CVPR 2015 Tutorial on Large-Scale Visual Place Recognition and Image-Based Localization

Sunday, June 7th - Half Day (2pm - 6pm)
Room 204

 Torsten Sattler   Akihiko Torii 

Tutorial Description

The tutorial consists of two parts covering the general problem of visual place recognition and the more specific task of image-based localization. Throughout the tutorial, we provide links to publicly available source code for the discussed approaches. We will also discuss the different properties of the datasets commonly used for experimental evaluation and provide pointers to the publicly available datasets.

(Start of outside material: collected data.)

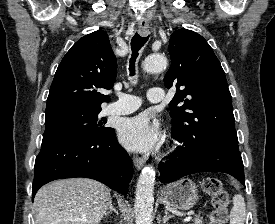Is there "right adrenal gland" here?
Masks as SVG:
<instances>
[{
  "label": "right adrenal gland",
  "instance_id": "2a0ac1e0",
  "mask_svg": "<svg viewBox=\"0 0 275 224\" xmlns=\"http://www.w3.org/2000/svg\"><path fill=\"white\" fill-rule=\"evenodd\" d=\"M112 212H114V213H116L118 215V211L114 208L113 204L111 203L109 205L108 211L105 212V215L107 216V215L111 214Z\"/></svg>",
  "mask_w": 275,
  "mask_h": 224
}]
</instances>
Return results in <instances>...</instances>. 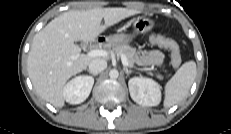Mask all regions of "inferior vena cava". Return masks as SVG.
<instances>
[{"label": "inferior vena cava", "mask_w": 231, "mask_h": 134, "mask_svg": "<svg viewBox=\"0 0 231 134\" xmlns=\"http://www.w3.org/2000/svg\"><path fill=\"white\" fill-rule=\"evenodd\" d=\"M107 67V62L103 59H93L89 64V71L92 74H98Z\"/></svg>", "instance_id": "inferior-vena-cava-1"}]
</instances>
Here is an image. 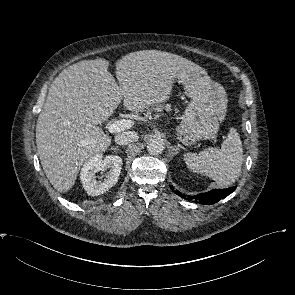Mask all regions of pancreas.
<instances>
[{
  "instance_id": "cf45deb5",
  "label": "pancreas",
  "mask_w": 295,
  "mask_h": 295,
  "mask_svg": "<svg viewBox=\"0 0 295 295\" xmlns=\"http://www.w3.org/2000/svg\"><path fill=\"white\" fill-rule=\"evenodd\" d=\"M162 108H163L162 105H158V106L155 108V110H157V111H161ZM165 108H166V110H170V107H169V106H165ZM147 114L149 115V114H150V111H148Z\"/></svg>"
}]
</instances>
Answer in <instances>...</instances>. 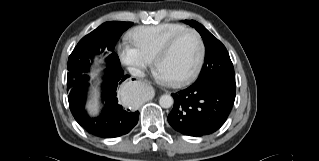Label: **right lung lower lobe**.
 I'll return each instance as SVG.
<instances>
[{
  "label": "right lung lower lobe",
  "instance_id": "98d812e1",
  "mask_svg": "<svg viewBox=\"0 0 319 161\" xmlns=\"http://www.w3.org/2000/svg\"><path fill=\"white\" fill-rule=\"evenodd\" d=\"M128 77L124 75L119 59L116 64L105 69L102 83V101L105 105L100 116L94 118L84 109L89 77L78 82L68 96L69 107L75 120L89 133L103 138H114L130 132L138 122L139 112L124 109L118 102L116 92L117 87Z\"/></svg>",
  "mask_w": 319,
  "mask_h": 161
}]
</instances>
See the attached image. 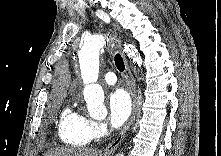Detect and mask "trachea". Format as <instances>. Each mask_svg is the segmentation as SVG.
<instances>
[{
	"mask_svg": "<svg viewBox=\"0 0 221 156\" xmlns=\"http://www.w3.org/2000/svg\"><path fill=\"white\" fill-rule=\"evenodd\" d=\"M115 65L120 72H123L125 69L124 61L120 54H116L114 57Z\"/></svg>",
	"mask_w": 221,
	"mask_h": 156,
	"instance_id": "1",
	"label": "trachea"
}]
</instances>
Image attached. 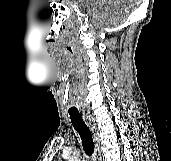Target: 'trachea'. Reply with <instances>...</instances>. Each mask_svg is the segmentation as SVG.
Segmentation results:
<instances>
[{
	"instance_id": "obj_1",
	"label": "trachea",
	"mask_w": 171,
	"mask_h": 161,
	"mask_svg": "<svg viewBox=\"0 0 171 161\" xmlns=\"http://www.w3.org/2000/svg\"><path fill=\"white\" fill-rule=\"evenodd\" d=\"M69 115L74 129L80 135L83 149L89 156H91L94 152V143L89 128L79 112H70Z\"/></svg>"
}]
</instances>
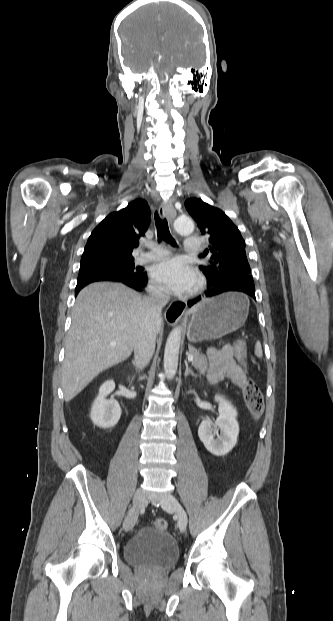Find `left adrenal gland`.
<instances>
[{"mask_svg": "<svg viewBox=\"0 0 333 621\" xmlns=\"http://www.w3.org/2000/svg\"><path fill=\"white\" fill-rule=\"evenodd\" d=\"M185 367H186L185 374H184L185 378L188 375H191V376H194V377H198V374H196L191 368H189L188 362L186 360H185Z\"/></svg>", "mask_w": 333, "mask_h": 621, "instance_id": "obj_1", "label": "left adrenal gland"}]
</instances>
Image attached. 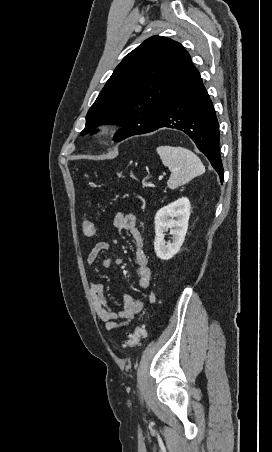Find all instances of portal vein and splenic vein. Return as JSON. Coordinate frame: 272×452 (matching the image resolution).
Wrapping results in <instances>:
<instances>
[{
	"instance_id": "portal-vein-and-splenic-vein-1",
	"label": "portal vein and splenic vein",
	"mask_w": 272,
	"mask_h": 452,
	"mask_svg": "<svg viewBox=\"0 0 272 452\" xmlns=\"http://www.w3.org/2000/svg\"><path fill=\"white\" fill-rule=\"evenodd\" d=\"M162 178H163V176H162V175H160V176H159V180H162Z\"/></svg>"
}]
</instances>
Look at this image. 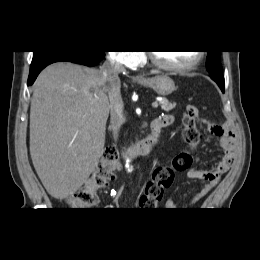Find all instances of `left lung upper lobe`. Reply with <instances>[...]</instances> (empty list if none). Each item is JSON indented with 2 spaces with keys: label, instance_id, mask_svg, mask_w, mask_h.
<instances>
[{
  "label": "left lung upper lobe",
  "instance_id": "left-lung-upper-lobe-1",
  "mask_svg": "<svg viewBox=\"0 0 260 260\" xmlns=\"http://www.w3.org/2000/svg\"><path fill=\"white\" fill-rule=\"evenodd\" d=\"M208 57L206 66L210 76L223 78V69L220 62V51H207Z\"/></svg>",
  "mask_w": 260,
  "mask_h": 260
}]
</instances>
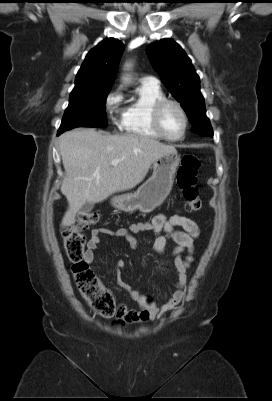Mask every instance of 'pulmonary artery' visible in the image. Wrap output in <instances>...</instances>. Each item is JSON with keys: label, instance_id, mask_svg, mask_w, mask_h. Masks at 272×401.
<instances>
[{"label": "pulmonary artery", "instance_id": "pulmonary-artery-1", "mask_svg": "<svg viewBox=\"0 0 272 401\" xmlns=\"http://www.w3.org/2000/svg\"><path fill=\"white\" fill-rule=\"evenodd\" d=\"M141 83L144 85L158 86V80L152 76L143 77Z\"/></svg>", "mask_w": 272, "mask_h": 401}]
</instances>
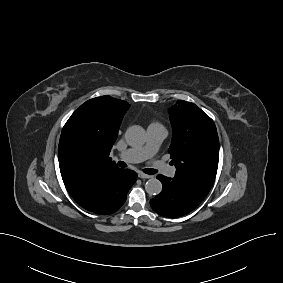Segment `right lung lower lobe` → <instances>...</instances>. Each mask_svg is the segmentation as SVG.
<instances>
[{
	"label": "right lung lower lobe",
	"instance_id": "obj_1",
	"mask_svg": "<svg viewBox=\"0 0 283 283\" xmlns=\"http://www.w3.org/2000/svg\"><path fill=\"white\" fill-rule=\"evenodd\" d=\"M136 180L137 174L132 170H107L70 195L81 207L90 212L109 214L124 204L127 192Z\"/></svg>",
	"mask_w": 283,
	"mask_h": 283
}]
</instances>
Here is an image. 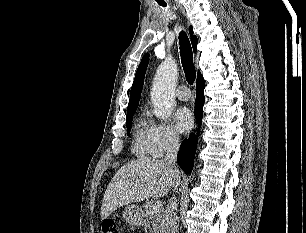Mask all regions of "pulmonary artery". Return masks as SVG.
<instances>
[{
    "label": "pulmonary artery",
    "mask_w": 306,
    "mask_h": 233,
    "mask_svg": "<svg viewBox=\"0 0 306 233\" xmlns=\"http://www.w3.org/2000/svg\"><path fill=\"white\" fill-rule=\"evenodd\" d=\"M175 95L178 99L183 100V101H187L191 97V94L186 85L179 86L175 91Z\"/></svg>",
    "instance_id": "obj_1"
}]
</instances>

The first part of the tutorial, covering visual place recognition, looks at an application scenario in which the scene is represented by a set of geotagged images. The aim of visual place recognition approaches is to approximate the position of the viewer by identifying the place visible in the query image [4, 8, 10, 13, 22, 32, 39, 48, 49, 52, 53] using (image) retrieval methods [29, 31, 41]. We first introduce popular image  representations such as standard bag-of-visual-words [41], spatial pyramid [23], FLAIR [51], VLAD [19, 11], and Fisher vector [20]. We next discuss several improvements to the standard retrieval pipeline that detect and remove confusing features [22], exploit the known spatial relations between the images [48, 52], incorporate priors on the viewer’s position [8], and enable place recognition systems to handle the repetitive structures prevalent in urban environments [18, 49]. We present techniques aiming to better distinguish between different places, e.g., by learning the appearance of different parts of the scene [6, 10, 13] or by identifying structures unique to certain areas [39]. Finally, we discuss recent techniques incorporating large appearance changes between the images of query to database by explicitly synthesizing images and features using 3D models [40, 3].

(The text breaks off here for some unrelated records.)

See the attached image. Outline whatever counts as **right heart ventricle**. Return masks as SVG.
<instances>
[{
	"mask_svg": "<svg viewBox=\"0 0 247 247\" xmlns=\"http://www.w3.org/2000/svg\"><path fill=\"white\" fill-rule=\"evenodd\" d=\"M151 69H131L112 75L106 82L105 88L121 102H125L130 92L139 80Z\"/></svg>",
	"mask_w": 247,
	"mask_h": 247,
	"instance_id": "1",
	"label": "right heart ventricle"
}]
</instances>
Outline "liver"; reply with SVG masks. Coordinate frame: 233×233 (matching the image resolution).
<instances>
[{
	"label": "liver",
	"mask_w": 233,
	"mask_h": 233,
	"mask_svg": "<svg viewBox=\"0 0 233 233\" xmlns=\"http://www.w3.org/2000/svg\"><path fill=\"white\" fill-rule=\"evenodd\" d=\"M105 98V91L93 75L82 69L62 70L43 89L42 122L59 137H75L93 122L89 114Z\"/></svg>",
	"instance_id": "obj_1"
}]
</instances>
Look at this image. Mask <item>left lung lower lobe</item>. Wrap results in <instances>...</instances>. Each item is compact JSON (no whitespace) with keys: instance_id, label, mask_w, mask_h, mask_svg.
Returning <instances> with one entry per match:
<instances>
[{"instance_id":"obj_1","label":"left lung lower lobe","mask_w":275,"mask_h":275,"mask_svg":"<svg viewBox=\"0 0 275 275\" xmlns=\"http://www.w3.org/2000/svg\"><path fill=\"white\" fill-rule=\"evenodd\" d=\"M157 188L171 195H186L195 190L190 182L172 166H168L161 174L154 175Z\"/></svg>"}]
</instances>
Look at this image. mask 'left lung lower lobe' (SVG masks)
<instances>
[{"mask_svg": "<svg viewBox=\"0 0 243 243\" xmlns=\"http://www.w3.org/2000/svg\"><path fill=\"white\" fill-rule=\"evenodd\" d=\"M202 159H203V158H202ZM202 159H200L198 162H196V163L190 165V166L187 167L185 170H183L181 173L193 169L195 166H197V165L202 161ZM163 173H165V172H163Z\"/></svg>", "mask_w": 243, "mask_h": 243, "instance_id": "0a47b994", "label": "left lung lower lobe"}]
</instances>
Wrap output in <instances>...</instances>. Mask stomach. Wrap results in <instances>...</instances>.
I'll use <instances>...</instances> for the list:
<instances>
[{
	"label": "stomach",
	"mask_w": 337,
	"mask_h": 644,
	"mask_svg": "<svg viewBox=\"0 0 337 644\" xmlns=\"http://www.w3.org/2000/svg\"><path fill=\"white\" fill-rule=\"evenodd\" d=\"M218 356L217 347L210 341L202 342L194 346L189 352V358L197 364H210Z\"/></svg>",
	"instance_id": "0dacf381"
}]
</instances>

Assuming that the scene is represented by a 3D Structure-from-Motion model, the full pose of the query image, i.e., its position and orientation, can be estimated very precisely [37]. State-of-the-art approaches for image-based localization [9, 25, 24, 34, 35, 43] compute the pose from 2D-3D correspondences between 2D features in the query image and 3D points in the model, which are determined through descriptor matching. In the second part of the tutorial, we first introduce the standard data structures for descriptor matching [28] as well as different approaches to estimate the camera pose from the 2D-3D correspondences [5, 14, 15, 21, 37]. We then detail the prioritized matching schemes that enable state-of-the-art localization systems to efficiently handle 3D models consisting of millions of 3D points by only considering features and 3D points that are likely to yield a match [9, 25, 34, 35]. We thereby focus on the details required for an efficient implementation of such systems. This includes discussing how to exploit existing visibility information between 3D points in the model and the database images used to reconstruct the scene for both the matching [9, 25, 35] and pose estimation [24, 35] stages of localization. Next, we explain that there is a clear limit to the scalability of methods based on prioritized matching [24, 36] and then discuss the two dominant strategies for scalable image-based localization: The first strategy employs camera pose estimation techniques that are able to handle extreme outlier ratios of 99% or more [24, 43], while the second strategy relies on place recognition techniques to first determine which part of the model is seen in the query image before performing descriptor matching [6, 17, 38]. In addition, we detail the trade-off between localization performance and the level of detail with which 3D models depict the scene [7, 12, 25, 36]. All methods discussed up to this point rely on a powerful desktop PC both in terms of processing power and memory consumption and are thus not applicable for mobile devices. In the last part of this tutorial, we thus introduce approaches that enable large-scale localization on mobile devices such as smart phones and tablets [2, 26, 27].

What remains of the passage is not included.